Question

ABCD is a parallelogram. O is an interior point. If $ar\left( \Delta AOB \right)+ar\left( \Delta COD \right)=43\text{ sq units}$ , then $ar\left( |{{|}^{gm}}ABCD \right)$ is:
(a) 172 sq units
(b) 176 sq units
(c) 86 sq units
(d) 43 sq units

Answer 1

Hint: Start by drawing the representative diagram of the situation given in the figure. We know that the area of the triangle is half of the product of its base and height. So, for the two triangles given in the question the bases AB and CD are parallel, so their heights would be parallel too. Also, the heights pass through point O, so their height is the same line. Now use the sum of the areas of the triangles given in the question to get the height of the parallelogram multiplied by its base, which is the area of the parallelogram.


Complete step-by-step answer:
Let us start the solution to the above question by drawing the representative diagram of the situation given in the figure.

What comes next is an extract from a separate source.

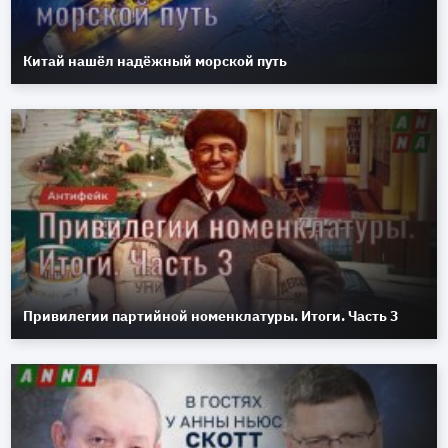
Китай нашёл надёжный морской путь
Привилегии партийной номенклатуры. Итоги. Часть 3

For the two triangles given in the question the bases AB and CD are parallel, so their heights would be parallel too. Also, the heights pass through point O, so their height is the same line.
Now it is given in the question that $ar\left( \Delta AOB \right)+ar\left( \Delta COD \right)=43\text{ sq units}$ and the area of the triangle is equal to $\dfrac{1}{2}\times base\times height$ . For $\Delta AOB$ , AB is the base and OF is the height, while for triangle COD, CO is the base and OG is the height.
 $\dfrac{1}{2}\times AB\times OF+\dfrac{1}{2}\times CD\times OG=43$
Now we know that opposite sides of a parallelogram are equal. So, we can say that AB=CD.
$\dfrac{1}{2}\times AB\times OF+\dfrac{1}{2}\times AB\times OG=43$
$\Rightarrow \dfrac{1}{2}\times AB\left( OF+OG \right)=43$
Now from the figure we can say that OF+OG=FG.
$\dfrac{1}{2}\times AB\times GF=43$
$\Rightarrow AB\times GF=86\text{ sq units}$
Now if we see the figure, AB is the base of the parallelogram and GF is its height as it is perpendicular to both AB and CD and we know that the product of base and height of a parallelogram is equal to its area. So, the $ar\left( |{{|}^{gm}}ABCD \right)$ is equal to 86sq units.
Therefore, the answer to the above question is option (c).

Note:Remember that for a triangle and the parallelogram the base is not fixed and all of its sides can be taken as its base, but once you decide the base, the height is to be chosen accordingly, also it depends on you how wisely you choose the base so that it serves your cause, as we choose in the above question.